Department of Life Science and Medical Bioscience, Graduate School of Advanced Science and Engineering, Waseda University, 2-2 Wakamatsucho, Shinjuku-ku, Tokyo, 162-8480, Japan.
Computational Bio Big-Data Open Innovation Laboratory (CBBD-OIL), National Institute of Advanced Industrial Science and Technology, 3-4-1 Okubo, Shinjuku-ku, Tokyo, 169-8555, Japan.
Microbiome. 2020 Jan 23;8(1):5. doi: 10.1186/s40168-019-0779-2.
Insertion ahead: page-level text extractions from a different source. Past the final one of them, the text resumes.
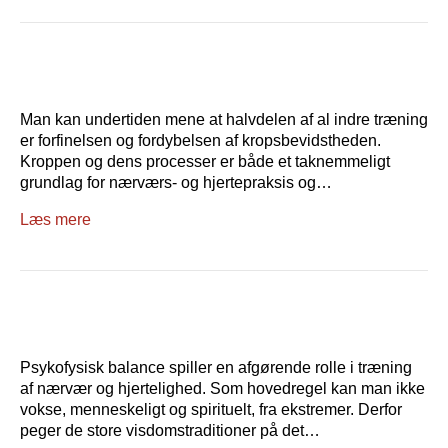
Man kan undertiden mene at halvdelen af al indre træning
er forfinelsen og fordybelsen af kropsbevidstheden.
Kroppen og dens processer er både et taknemmeligt
grundlag for nærværs- og hjertepraksis og…
Læs mere
Psykofysisk balance spiller en afgørende rolle i træning
af nærvær og hjertelighed. Som hovedregel kan man ikke
vokse, menneskeligt og spirituelt, fra ekstremer. Derfor
peger de store visdomstraditioner på det…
The gut microbiota can have dramatic effects on host metabolism; however, current genomic strategies for uncultured bacteria have several limitations that hinder their ability to identify responders to metabolic changes in the microbiota. In this study, we describe a novel single-cell genomic sequencing technique that can identify metabolic responders at the species level without the need for reference genomes, and apply this method to identify bacterial responders to an inulin-based diet in the mouse gut microbiota.
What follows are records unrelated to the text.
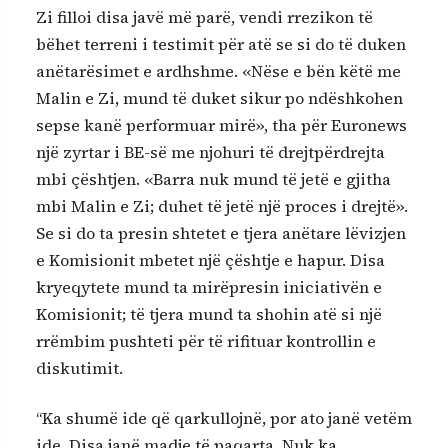
Zi filloi disa javë më parë, vendi rrezikon të
bëhet terreni i testimit për atë se si do të duken
anëtarësimet e ardhshme. «Nëse e bën këtë me
Malin e Zi, mund të duket sikur po ndëshkohen
sepse kanë performuar mirë», tha për Euronews
një zyrtar i BE-së me njohuri të drejtpërdrejta
mbi çështjen. «Barra nuk mund të jetë e gjitha
mbi Malin e Zi; duhet të jetë një proces i drejtë».
Se si do ta presin shtetet e tjera anëtare lëvizjen
e Komisionit mbetet një çështje e hapur. Disa
kryeqytete mund ta mirëpresin iniciativën e
Komisionit; të tjera mund ta shohin atë si një
rrëmbim pushteti për të rifituar kontrollin e
diskutimit.
“Ka shumë ide që qarkullojnë, por ato janë vetëm
ide. Disa janë madje të paqarta. Nuk ka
Inulin-feeding changed the mouse fecal microbiome composition to increase Bacteroides spp., resulting in the production of abundant succinate in the mouse intestine. Using our massively parallel single-cell genome sequencing technique, named SAG-gel platform, we obtained 346 single-amplified genomes (SAGs) from mouse gut microbes before and after dietary inulin supplementation. After quality control, the SAGs were classified as 267 bacteria, spanning 2 phyla, 4 classes, 7 orders, and 14 families, and 31 different strains of SAGs were graded as high- and medium-quality draft genomes. From these, we have successfully obtained the genomes of the dominant inulin-responders, Bacteroides spp., and identified their polysaccharide utilization loci and their specific metabolic pathways for succinate production.
Our single-cell genomics approach generated a massive amount of SAGs, enabling a functional analysis of uncultured bacteria in the intestinal microbiome. This enabled us to estimate metabolic lineages involved in the bacterial fermentation of dietary fiber and metabolic outcomes such as short-chain fatty acid production in the intestinal environment based on the fibers ingested. The technique allows the in-depth isolation and characterization of uncultured bacteria with specific functions in the microbiota and could be exploited to improve human and animal health. Video abstract.
肠道微生物组对宿主代谢有显著影响;然而,目前用于未培养细菌的基因组策略存在一些限制,这些限制阻碍了它们识别微生物组代谢变化的响应者的能力。在这项研究中,我们描述了一种新的单细胞基因组测序技术,该技术可以在不需要参考基因组的情况下在物种水平上识别代谢响应者,并应用该方法来识别小鼠肠道微生物群中菊粉基饮食的细菌响应者。
菊粉喂养改变了小鼠粪便微生物组的组成,增加了拟杆菌属,导致小鼠肠道中产生丰富的琥珀酸。使用我们的大规模平行单细胞基因组测序技术,名为 SAG-gel 平台,我们从喂食菊粉前后的小鼠肠道微生物中获得了 346 个单扩增基因组(SAG)。经过质量控制,SAG 被分类为 267 种细菌,跨越 2 个门、4 个纲、7 个目和 14 个科,31 个不同的 SAG 菌株被评为高质量和中质量的草案基因组。从中,我们成功获得了优势菊粉响应者拟杆菌属的基因组,并鉴定了它们的多糖利用基因座及其特定的琥珀酸生产代谢途径。
我们的单细胞基因组学方法产生了大量的 SAG,使我们能够对肠道微生物组中未培养细菌进行功能分析。这使我们能够根据摄入的纤维估计参与细菌发酵膳食纤维的代谢谱系以及肠道环境中短链脂肪酸产生等代谢结果。该技术允许对具有特定功能的未培养细菌进行深入分离和表征,并且可以用于改善人类和动物的健康。视频摘要。